RECORDS TO PROCESS:

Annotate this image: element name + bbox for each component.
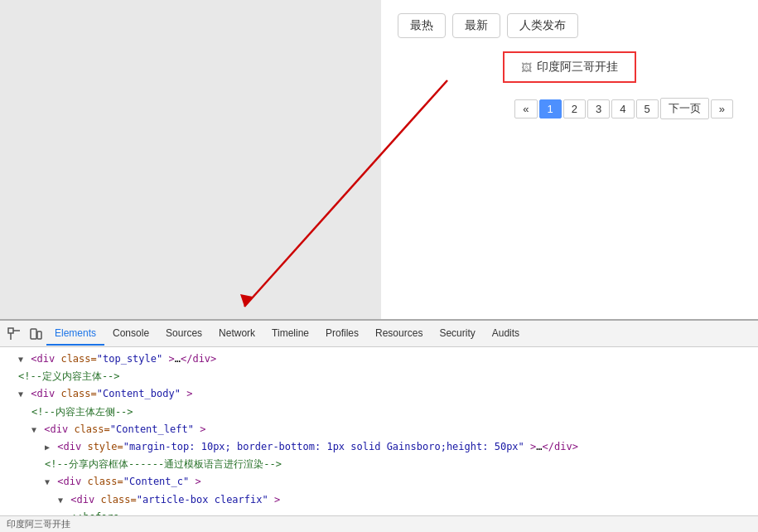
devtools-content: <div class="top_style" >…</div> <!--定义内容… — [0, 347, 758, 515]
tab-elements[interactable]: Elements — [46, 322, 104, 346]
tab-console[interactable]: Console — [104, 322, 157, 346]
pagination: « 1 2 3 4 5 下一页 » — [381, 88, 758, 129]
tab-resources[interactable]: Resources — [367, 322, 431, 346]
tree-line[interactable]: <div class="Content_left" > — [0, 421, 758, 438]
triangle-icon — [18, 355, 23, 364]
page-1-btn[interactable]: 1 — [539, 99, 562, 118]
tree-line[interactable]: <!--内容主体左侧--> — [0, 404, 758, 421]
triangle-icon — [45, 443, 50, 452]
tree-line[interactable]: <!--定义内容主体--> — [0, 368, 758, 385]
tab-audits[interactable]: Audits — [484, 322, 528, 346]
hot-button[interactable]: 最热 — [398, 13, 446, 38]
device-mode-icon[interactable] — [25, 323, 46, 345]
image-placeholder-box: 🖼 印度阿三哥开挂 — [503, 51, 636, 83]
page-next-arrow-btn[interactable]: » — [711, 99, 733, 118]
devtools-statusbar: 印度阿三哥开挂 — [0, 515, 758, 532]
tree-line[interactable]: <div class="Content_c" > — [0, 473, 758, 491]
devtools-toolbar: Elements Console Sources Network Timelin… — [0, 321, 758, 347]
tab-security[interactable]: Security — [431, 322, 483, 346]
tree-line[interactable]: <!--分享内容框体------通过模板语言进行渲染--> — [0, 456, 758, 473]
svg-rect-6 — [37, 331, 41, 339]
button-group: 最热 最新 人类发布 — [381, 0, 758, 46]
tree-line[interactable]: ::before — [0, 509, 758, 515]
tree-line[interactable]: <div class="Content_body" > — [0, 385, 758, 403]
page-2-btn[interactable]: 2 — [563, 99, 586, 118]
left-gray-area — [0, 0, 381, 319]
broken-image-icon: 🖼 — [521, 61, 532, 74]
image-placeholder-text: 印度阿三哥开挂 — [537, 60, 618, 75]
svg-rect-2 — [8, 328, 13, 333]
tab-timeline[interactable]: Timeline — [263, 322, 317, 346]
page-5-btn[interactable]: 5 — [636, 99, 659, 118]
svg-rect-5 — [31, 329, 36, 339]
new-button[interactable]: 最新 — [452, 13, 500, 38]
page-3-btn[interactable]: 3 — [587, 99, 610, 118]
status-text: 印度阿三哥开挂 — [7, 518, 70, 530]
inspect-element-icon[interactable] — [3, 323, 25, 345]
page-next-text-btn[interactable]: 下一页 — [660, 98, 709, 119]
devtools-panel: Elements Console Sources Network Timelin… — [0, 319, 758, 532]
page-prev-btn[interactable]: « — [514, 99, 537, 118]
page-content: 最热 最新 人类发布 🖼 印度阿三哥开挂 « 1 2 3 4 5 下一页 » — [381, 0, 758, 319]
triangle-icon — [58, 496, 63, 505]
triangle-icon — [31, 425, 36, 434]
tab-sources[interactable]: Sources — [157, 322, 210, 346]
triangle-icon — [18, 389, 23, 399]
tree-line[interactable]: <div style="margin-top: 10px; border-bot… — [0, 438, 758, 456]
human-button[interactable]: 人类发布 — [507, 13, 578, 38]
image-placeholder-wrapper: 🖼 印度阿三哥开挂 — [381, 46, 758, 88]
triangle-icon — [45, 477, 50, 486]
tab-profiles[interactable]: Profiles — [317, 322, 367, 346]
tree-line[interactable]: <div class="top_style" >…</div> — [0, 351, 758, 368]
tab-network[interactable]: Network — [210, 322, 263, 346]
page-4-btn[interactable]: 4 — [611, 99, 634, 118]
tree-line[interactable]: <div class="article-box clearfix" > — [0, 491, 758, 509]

---

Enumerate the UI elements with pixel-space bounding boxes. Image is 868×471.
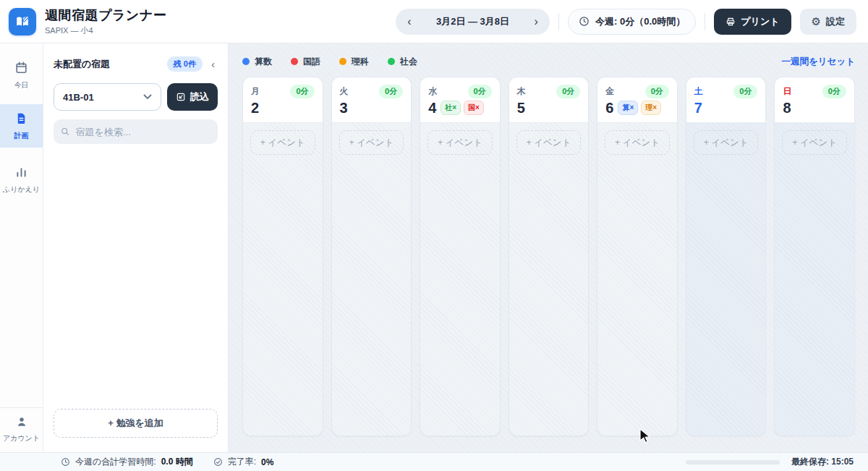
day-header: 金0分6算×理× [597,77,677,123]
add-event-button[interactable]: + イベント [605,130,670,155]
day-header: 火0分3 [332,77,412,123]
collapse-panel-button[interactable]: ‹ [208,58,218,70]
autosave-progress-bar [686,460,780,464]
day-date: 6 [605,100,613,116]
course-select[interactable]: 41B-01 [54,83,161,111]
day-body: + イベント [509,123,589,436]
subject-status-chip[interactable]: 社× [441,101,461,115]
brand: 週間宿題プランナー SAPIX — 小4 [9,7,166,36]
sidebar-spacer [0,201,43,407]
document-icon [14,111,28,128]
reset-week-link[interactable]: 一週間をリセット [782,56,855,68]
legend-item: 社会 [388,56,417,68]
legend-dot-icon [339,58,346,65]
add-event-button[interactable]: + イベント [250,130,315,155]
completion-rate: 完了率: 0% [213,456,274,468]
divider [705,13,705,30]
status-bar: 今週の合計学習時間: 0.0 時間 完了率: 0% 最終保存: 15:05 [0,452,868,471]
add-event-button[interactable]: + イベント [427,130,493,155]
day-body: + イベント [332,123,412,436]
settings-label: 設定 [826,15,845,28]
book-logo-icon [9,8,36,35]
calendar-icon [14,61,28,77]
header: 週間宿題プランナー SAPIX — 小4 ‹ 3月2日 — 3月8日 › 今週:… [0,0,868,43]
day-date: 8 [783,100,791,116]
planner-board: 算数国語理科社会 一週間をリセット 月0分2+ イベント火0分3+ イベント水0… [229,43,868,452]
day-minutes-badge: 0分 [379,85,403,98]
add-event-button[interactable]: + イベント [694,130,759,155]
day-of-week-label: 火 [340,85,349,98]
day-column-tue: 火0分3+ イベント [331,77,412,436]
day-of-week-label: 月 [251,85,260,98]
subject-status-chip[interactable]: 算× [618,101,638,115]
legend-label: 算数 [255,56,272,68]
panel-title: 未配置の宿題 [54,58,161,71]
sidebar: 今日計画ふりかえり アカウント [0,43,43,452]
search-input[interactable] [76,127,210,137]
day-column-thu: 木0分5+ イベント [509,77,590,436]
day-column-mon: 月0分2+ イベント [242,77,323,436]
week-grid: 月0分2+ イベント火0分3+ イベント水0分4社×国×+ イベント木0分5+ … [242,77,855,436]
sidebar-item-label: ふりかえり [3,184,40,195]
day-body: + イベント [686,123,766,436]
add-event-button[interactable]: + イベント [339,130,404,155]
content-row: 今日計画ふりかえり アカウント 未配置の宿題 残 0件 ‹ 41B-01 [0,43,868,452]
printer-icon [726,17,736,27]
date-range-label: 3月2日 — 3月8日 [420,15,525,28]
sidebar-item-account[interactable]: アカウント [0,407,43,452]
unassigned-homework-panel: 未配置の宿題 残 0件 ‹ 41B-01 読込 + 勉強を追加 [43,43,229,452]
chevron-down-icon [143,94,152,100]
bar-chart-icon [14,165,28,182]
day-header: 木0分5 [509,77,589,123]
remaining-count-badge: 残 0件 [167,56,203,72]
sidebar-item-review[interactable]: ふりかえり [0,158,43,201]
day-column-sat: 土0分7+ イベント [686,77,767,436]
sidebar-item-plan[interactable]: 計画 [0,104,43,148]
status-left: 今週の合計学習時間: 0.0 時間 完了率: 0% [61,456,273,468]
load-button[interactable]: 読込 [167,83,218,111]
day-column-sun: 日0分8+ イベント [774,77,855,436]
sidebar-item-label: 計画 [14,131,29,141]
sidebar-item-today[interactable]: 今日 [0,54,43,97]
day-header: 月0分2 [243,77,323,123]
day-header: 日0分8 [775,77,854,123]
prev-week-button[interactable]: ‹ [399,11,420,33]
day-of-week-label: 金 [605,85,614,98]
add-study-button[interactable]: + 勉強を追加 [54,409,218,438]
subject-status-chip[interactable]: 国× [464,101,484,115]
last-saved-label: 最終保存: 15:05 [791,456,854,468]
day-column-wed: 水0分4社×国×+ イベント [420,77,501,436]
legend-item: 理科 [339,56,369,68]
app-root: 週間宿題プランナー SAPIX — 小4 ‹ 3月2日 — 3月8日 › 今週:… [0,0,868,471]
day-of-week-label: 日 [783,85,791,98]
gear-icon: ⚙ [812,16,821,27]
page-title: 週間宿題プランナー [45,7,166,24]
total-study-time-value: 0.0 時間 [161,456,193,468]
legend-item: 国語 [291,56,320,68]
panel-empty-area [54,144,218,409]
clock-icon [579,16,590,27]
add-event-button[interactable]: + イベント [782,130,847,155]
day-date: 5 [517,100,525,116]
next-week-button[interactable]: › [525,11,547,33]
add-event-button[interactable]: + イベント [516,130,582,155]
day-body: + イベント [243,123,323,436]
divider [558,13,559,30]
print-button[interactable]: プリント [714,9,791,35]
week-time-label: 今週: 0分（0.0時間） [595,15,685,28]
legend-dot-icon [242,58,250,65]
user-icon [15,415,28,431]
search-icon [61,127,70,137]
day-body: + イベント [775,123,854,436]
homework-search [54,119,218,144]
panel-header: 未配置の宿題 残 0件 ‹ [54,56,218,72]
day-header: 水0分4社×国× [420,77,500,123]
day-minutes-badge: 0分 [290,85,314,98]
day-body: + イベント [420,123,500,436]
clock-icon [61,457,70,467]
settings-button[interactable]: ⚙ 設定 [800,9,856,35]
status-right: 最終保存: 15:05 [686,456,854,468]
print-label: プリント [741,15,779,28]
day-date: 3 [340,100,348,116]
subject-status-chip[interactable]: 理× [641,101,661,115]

ASSIGNMENT:
Give, as a single number, the count of lines in the material above that contain the string "panel".

RESULT OF THIS EXERCISE:
6